I’m a huge coffee fan, and so combining coffee in a cake with chocolate was always going to be a match made in heaven. Here’s my recipe i made for Macmillan Cancer Supports World’s Biggest Coffee Morning 2015.
Happy baking…and eating!
265g Plain Flour
150g Soft Butter
415g Dark Brown Sugar
75ml Cocoa Powder
300ml Strong Coffee, made with instant coffee
½ teaspoon Baking Powder
1½ teaspoons Bicarbonate of Soda
300ml Double Cream
100g Mascarpone Cheese
2 tbsp Icing Sugar
2 tsp Instant Coffee Granules
Small amount of chocolate to grate on top
Grease and line two 8-inch round sandwich tins and pre-heat the oven to 170-180 degrees celsius/gas mark 4.

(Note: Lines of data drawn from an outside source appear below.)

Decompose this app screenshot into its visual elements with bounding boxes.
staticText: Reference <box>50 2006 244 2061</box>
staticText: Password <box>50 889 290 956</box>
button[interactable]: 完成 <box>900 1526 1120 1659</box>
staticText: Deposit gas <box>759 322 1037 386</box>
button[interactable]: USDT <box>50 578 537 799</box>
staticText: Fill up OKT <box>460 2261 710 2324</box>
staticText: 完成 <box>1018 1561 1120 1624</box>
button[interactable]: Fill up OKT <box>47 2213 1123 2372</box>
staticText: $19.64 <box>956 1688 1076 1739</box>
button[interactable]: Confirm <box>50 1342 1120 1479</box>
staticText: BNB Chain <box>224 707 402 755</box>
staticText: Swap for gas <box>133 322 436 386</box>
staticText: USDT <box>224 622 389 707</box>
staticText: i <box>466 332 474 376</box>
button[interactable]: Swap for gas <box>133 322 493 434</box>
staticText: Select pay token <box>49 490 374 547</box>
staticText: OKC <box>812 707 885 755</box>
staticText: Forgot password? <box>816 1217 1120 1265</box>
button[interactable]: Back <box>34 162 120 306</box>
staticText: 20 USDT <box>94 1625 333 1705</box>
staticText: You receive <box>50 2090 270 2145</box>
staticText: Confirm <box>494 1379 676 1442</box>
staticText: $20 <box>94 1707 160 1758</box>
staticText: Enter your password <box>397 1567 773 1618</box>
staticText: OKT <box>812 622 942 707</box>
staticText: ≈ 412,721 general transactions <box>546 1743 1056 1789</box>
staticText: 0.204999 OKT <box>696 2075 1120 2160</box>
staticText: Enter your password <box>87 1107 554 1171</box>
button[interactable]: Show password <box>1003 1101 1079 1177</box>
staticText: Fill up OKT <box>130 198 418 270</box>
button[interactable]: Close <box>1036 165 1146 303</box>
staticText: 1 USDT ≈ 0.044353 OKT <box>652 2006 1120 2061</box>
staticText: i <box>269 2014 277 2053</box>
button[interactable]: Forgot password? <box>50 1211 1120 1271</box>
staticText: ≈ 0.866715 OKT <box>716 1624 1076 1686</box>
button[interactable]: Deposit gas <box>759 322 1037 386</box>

Cream together the butter and sugar until pale and light, then gradually add in the eggs. Sieve together the flour, cocoa powder, baking powder and bicarbonate of soda and add to the butter, sugar and egg mixture in small quantities alternatively with the coffee. Once combined, divide between the two tins and bake on the middle shelf of the oven for 40-50 minutes, or until an inserted skewer comes out clean. Leave to cool completely on a wire rack.
For the filling, beat together all the ingredients until thick and smooth. Keep covered in the fridge until needed.

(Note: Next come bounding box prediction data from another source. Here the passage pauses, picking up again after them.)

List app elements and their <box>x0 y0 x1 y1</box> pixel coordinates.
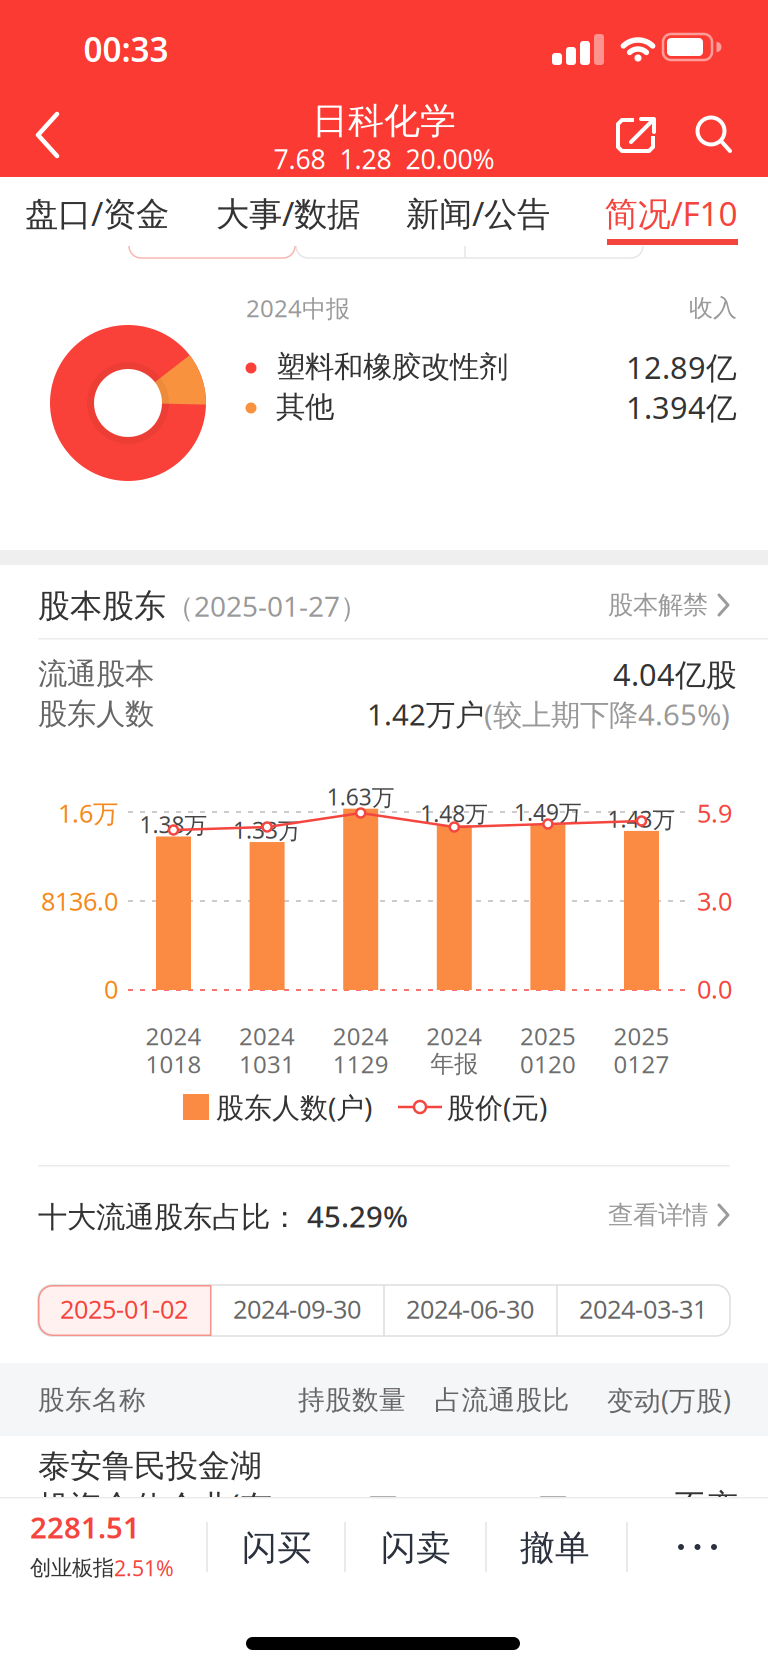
staticText: 5.9 <box>697 796 732 830</box>
staticText: 00:33 <box>84 27 168 71</box>
button[interactable]: More <box>0 0 768 1663</box>
staticText: 流通股本 <box>38 656 154 692</box>
staticText: 股本解禁 <box>608 589 708 620</box>
staticText: — <box>539 1475 567 1513</box>
staticText: 股东名称 <box>38 1384 146 1416</box>
staticText: 1.63万 <box>327 782 395 812</box>
staticText: 2281.51 <box>30 1508 140 1546</box>
staticText: 0127 <box>614 1048 670 1080</box>
button[interactable]: Search <box>0 0 768 1663</box>
button[interactable]: 股本解禁 <box>0 0 768 1663</box>
staticText: 1.6万 <box>58 796 118 830</box>
staticText: 创业板指 <box>30 1555 114 1581</box>
staticText: 新闻/公告 <box>406 191 550 235</box>
staticText: 撤单 <box>520 1527 590 1569</box>
button[interactable]: 闪买 <box>0 0 768 1663</box>
button[interactable]: 盘口/资金 <box>0 0 768 1663</box>
staticText: 2025-01-02 <box>60 1292 188 1326</box>
staticText: 年报 <box>430 1049 478 1079</box>
staticText: 不变 <box>674 1486 738 1526</box>
staticText: (较上期下降4.65%) <box>484 694 730 734</box>
staticText: 1.42万户 <box>367 694 484 734</box>
staticText: 1129 <box>333 1048 389 1080</box>
staticText: 收入 <box>689 293 737 323</box>
staticText: 2024 <box>239 1020 295 1052</box>
staticText: 泰安鲁民投金湖 <box>38 1446 262 1486</box>
staticText: 2024 <box>146 1020 202 1052</box>
staticText: 占流通股比 <box>434 1384 570 1416</box>
button[interactable]: 2024-03-31 <box>0 0 768 1663</box>
staticText: 1018 <box>146 1048 202 1080</box>
button[interactable]: 闪卖 <box>0 0 768 1663</box>
staticText: 查看详情 <box>608 1199 708 1230</box>
staticText: 大事/数据 <box>216 191 360 235</box>
staticText: （2025-01-27） <box>166 587 368 625</box>
staticText: 变动(万股) <box>607 1382 731 1418</box>
staticText: 股价(元) <box>447 1088 547 1126</box>
staticText: 12.89亿 <box>626 347 737 387</box>
staticText: 塑料和橡胶改性剂 <box>276 349 508 385</box>
staticText: 8136.0 <box>41 884 118 918</box>
button[interactable]: 查看详情 <box>0 0 768 1663</box>
staticText: 2024-09-30 <box>233 1292 361 1326</box>
staticText: 2024 <box>333 1020 389 1052</box>
staticText: 其他 <box>276 389 334 425</box>
staticText: 2024 <box>426 1020 482 1052</box>
button[interactable]: 2025-01-02 <box>0 0 768 1663</box>
staticText: 持股数量 <box>298 1384 406 1416</box>
staticText: 7.68 1.28 20.00% <box>274 141 494 177</box>
staticText: 1.48万 <box>420 798 488 828</box>
button[interactable]: 撤单 <box>0 0 768 1663</box>
staticText: — <box>369 1475 397 1513</box>
staticText: 2024-03-31 <box>579 1292 707 1326</box>
staticText: 盘口/资金 <box>25 191 169 235</box>
staticText: 3.0 <box>697 884 732 918</box>
staticText: 1.49万 <box>514 797 582 827</box>
staticText: 2025 <box>614 1020 670 1052</box>
button[interactable]: 简况/F10 <box>0 0 768 1663</box>
staticText: 1031 <box>239 1048 295 1080</box>
staticText: 十大流通股东占比： 45.29% <box>38 1196 408 1236</box>
staticText: 日科化学 <box>312 99 456 143</box>
staticText: 股本股东 <box>38 586 166 626</box>
button[interactable]: 新闻/公告 <box>0 0 768 1663</box>
staticText: 0120 <box>520 1048 576 1080</box>
staticText: 2025 <box>520 1020 576 1052</box>
staticText: 0 <box>104 972 118 1006</box>
staticText: 2.51% <box>114 1554 174 1582</box>
staticText: 1.43万 <box>608 804 676 834</box>
button[interactable]: 泰安鲁民投金湖 <box>0 0 768 1663</box>
button[interactable]: Share <box>0 0 768 1663</box>
staticText: 股东人数 <box>38 696 154 732</box>
staticText: 股东人数(户) <box>216 1088 372 1126</box>
staticText: 0.0 <box>697 972 732 1006</box>
staticText: 2024中报 <box>246 292 350 324</box>
staticText: 闪买 <box>242 1527 312 1569</box>
staticText: 1.33万 <box>233 815 301 845</box>
button[interactable]: 2024-09-30 <box>0 0 768 1663</box>
button[interactable]: 大事/数据 <box>0 0 768 1663</box>
button[interactable]: 2024-06-30 <box>0 0 768 1663</box>
staticText: 4.04亿股 <box>613 654 737 694</box>
staticText: 投资合伙企业(有 <box>38 1485 272 1527</box>
button[interactable]: Back <box>0 0 768 1663</box>
staticText: 闪卖 <box>381 1527 451 1569</box>
staticText: 简况/F10 <box>604 191 738 235</box>
staticText: 1.394亿 <box>626 387 737 427</box>
staticText: 2024-06-30 <box>406 1292 534 1326</box>
staticText: 1.38万 <box>140 809 208 840</box>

To assemble, cut off the top of the cakes if they’ve domed in the oven. You can either cut the two cakes in half lengthways so that you have 4 layers of cake, or leave them as they are. Sandwich the layers together with the coffee flavoured cream filling, making sure you have enough to put on top. Grate the chocolate on top and eat. Keep covered in the fridge when not eating.